Accurately predicting lesion evolution and clinical outcomes in stroke patients is crucial for personalized treatment, yet remains challenging with current approaches. This work proposes the first spatiotemporal diffusion autoencoder, which leverages a diffusion probabilistic model to construct self-supervised semantic representations that effectively integrate multiphase CT scans with symptom onset time. The model enables unsupervised modeling of brain tissue fate without requiring labeled data. Evaluated on a large multicenter dataset comprising 3,573 patients and 5,824 CT images, the method significantly outperforms existing techniques, achieving state-of-the-art performance in predicting both next-day stroke severity and functional outcomes at discharge.

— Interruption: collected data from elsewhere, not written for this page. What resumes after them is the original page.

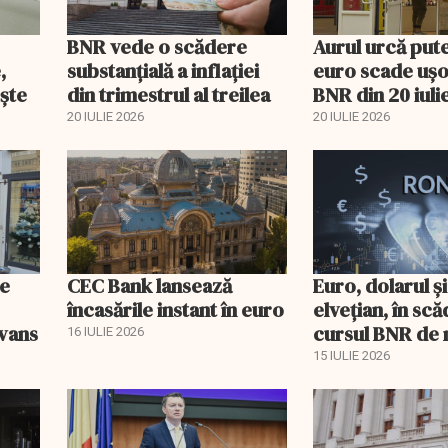
BNR vede o scădere
Aurul urcă pute
,
substanţială a inflaţiei
euro scade ușo
ște
din trimestrul al treilea
BNR din 20 iuli
20 IULIE 2026
20 IULIE 2026
se
CEC Bank lansează
Euro, dolarul și
încasările instant în euro
elvețian, în scă
vans
cursul BNR de 
16 IULIE 2026
15 IULIE 2026
EXCLUSIV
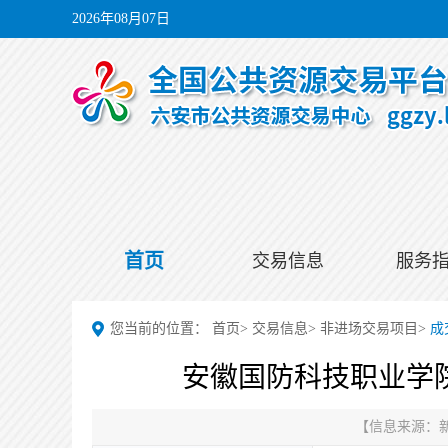
2026年08月07日
首页
交易信息
服务
您当前的位置：
首页
>
交易信息
>
非进场交易项目
>
成
安徽国防科技职业学院
【信息来源：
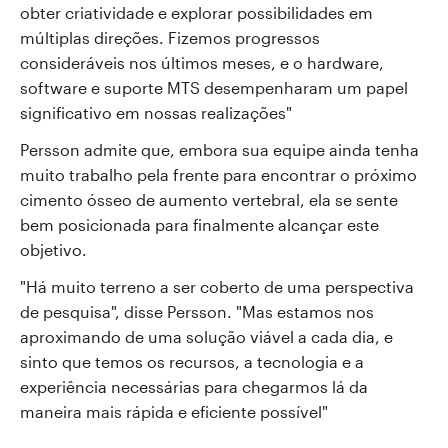
obter criatividade e explorar possibilidades em
múltiplas direções. Fizemos progressos
consideráveis nos últimos meses, e o hardware,
software e suporte MTS desempenharam um papel
significativo em nossas realizações"
Persson admite que, embora sua equipe ainda tenha
muito trabalho pela frente para encontrar o próximo
cimento ósseo de aumento vertebral, ela se sente
bem posicionada para finalmente alcançar este
objetivo.
"Há muito terreno a ser coberto de uma perspectiva
de pesquisa", disse Persson. "Mas estamos nos
aproximando de uma solução viável a cada dia, e
sinto que temos os recursos, a tecnologia e a
experiência necessárias para chegarmos lá da
maneira mais rápida e eficiente possível"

Stroke is a major cause of death and disability worldwide. Accurate outcome and evolution prediction has the potential to revolutionize stroke care by individualizing clinical decision-making leading to better outcomes. However, despite a plethora of attempts and the rich data provided by neuroimaging, modelling the ultimate fate of brain tissue remains a challenging task. In this work, we apply recent ideas in the field of diffusion probabilistic models to generate a self-supervised semantically meaningful stroke representation from Computed Tomography (CT) images. We then improve this representation by extending the method to accommodate longitudinal images and the time from stroke onset. The effectiveness of our approach is evaluated on a dataset consisting of 5,824 CT images from 3,573 patients across two medical centers with minimal labels. Comparative experiments show that our method achieves the best performance for predicting next-day severity and functional outcome at discharge.